When I first started investing in equities, I decided to follow buy and hold strategy. I will buy quality companies and hold them for long term. There will be periodic reviews and some exceptions, but more or less very limited selling. Rather, slowly build position in quality companies.
Thanks to Birla, this strategy is now being put to the test.
Birla first targeted Asian Paints with the launch of Birla Opus Paints. The mere announcement of their entry into the paints business—and their subsequent doubling of investment—sent Asian Paints’ stock price tumbling. And with it, my returns in Asian Paints. Asian Paints is part of my buy and hold portfolio, a decision which was made looking in the rear view mirror. Not the best way to make investing decisions.

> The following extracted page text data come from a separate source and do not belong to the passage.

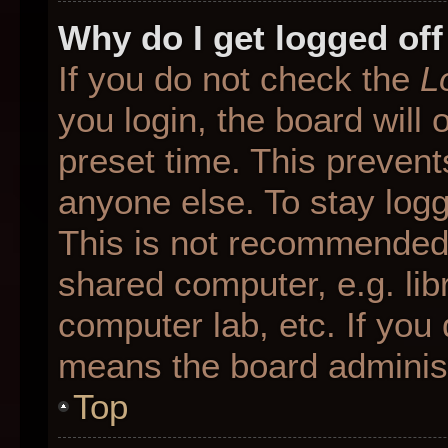
Why do I get logged off
If you do not check the
L
you login, the board will 
preset time. This preven
anyone else. To stay logg
This is not recommended 
shared computer, e.g. libr
computer lab, etc. If you 
means the board administr
Top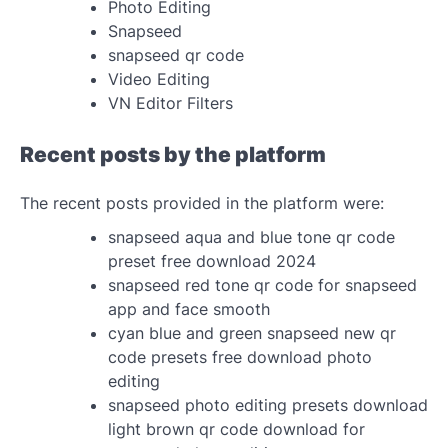
Photo Editing
Snapseed
snapseed qr code
Video Editing
VN Editor Filters
Recent posts by the platform
The recent posts provided in the platform were:
snapseed aqua and blue tone qr code
preset free download 2024
snapseed red tone qr code for snapseed
app and face smooth
cyan blue and green snapseed new qr
code presets free download photo
editing
snapseed photo editing presets download
light brown qr code download for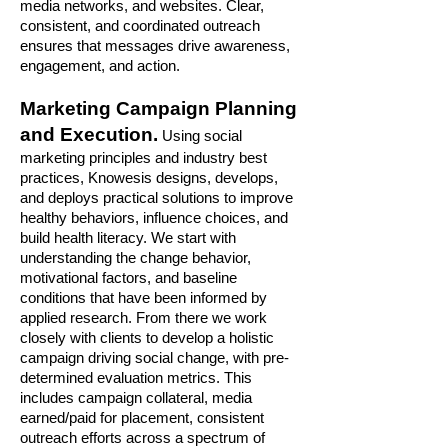
media networks, and websites. Clear,
consistent, and coordinated outreach
ensures that messages drive awareness,
engagement, and action.
Marketing Campaign Planning
and Execution.
Using social
marketing principles and industry best
practices, Knowesis designs, develops,
and deploys practical solutions to improve
healthy behaviors, influence choices, and
build health literacy. We start with
understanding the change behavior,
motivational factors, and baseline
conditions that have been informed by
applied research. From there we work
closely with clients to develop a holistic
campaign driving social change, with pre-
determined evaluation metrics. This
includes campaign collateral, media
earned/paid for placement, consistent
outreach efforts across a spectrum of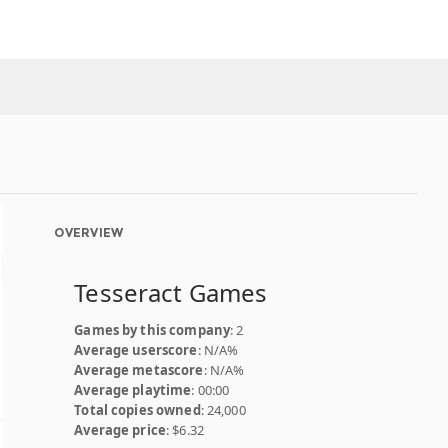
OVERVIEW
Tesseract Games
Games by this company
: 2
Average userscore
: N/A%
Average metascore
: N/A%
Average playtime
: 00:00
Total copies owned
: 24,000
Average price
: $6.32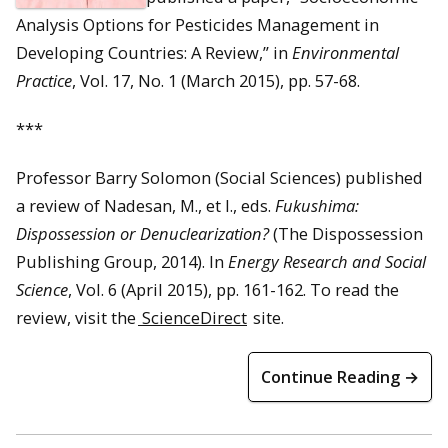
Analysis Options for Pesticides Management in
Developing Countries: A Review,” in
Environmental
Practice
, Vol. 17, No. 1 (March 2015), pp. 57-68.
***
Professor Barry Solomon (Social Sciences) published
a review of Nadesan, M., et l., eds.
Fukushima:
Dispossession or Denuclearization?
(The Dispossession
Publishing Group, 2014). In
Energy Research and Social
Science
, Vol. 6 (April 2015), pp. 161-162. To read the
review, visit the
ScienceDirect
site.
Continue Reading →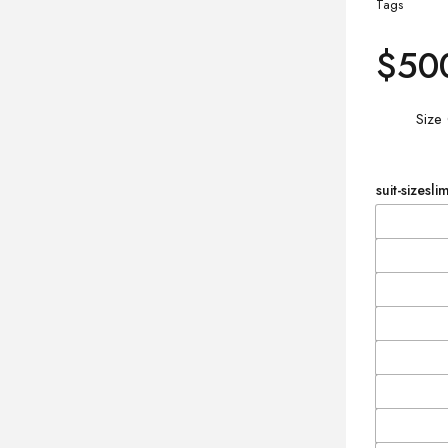
Tags
$
50
Size
suit-sizeslim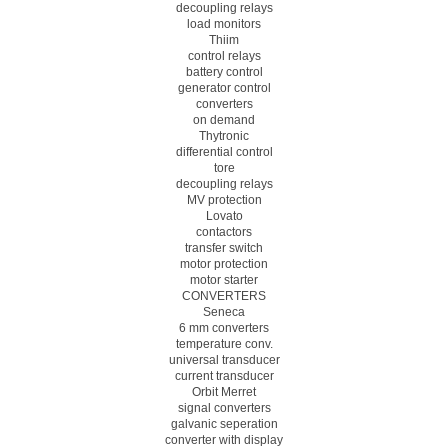
decoupling relays
load monitors
Thiim
control relays
battery control
generator control
converters
on demand
Thytronic
differential control
tore
decoupling relays
MV protection
Lovato
contactors
transfer switch
motor protection
motor starter
CONVERTERS
Seneca
6 mm converters
temperature conv.
universal transducer
current transducer
Orbit Merret
signal converters
galvanic seperation
converter with display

And today, Birla announced that they will be entering wires and cables business, directly competing with Havells and Polycab—two stock I own. Both, Havells and Polycab, have been consistent outperformers against Nifty indices, though my investment in them was relatively small. But it still stings that this news wiped off 6% and 18% of their market caps, respectively. I stayed put with Polycab even amid reports of a ₹200 crore tax evasion. But Birla’s latest move unnerves me.
I thought buy and hold will be simple. But it is now that I realise—in buy and hold, taking no action is also an action in itself. And more often than not, you will be taking no action.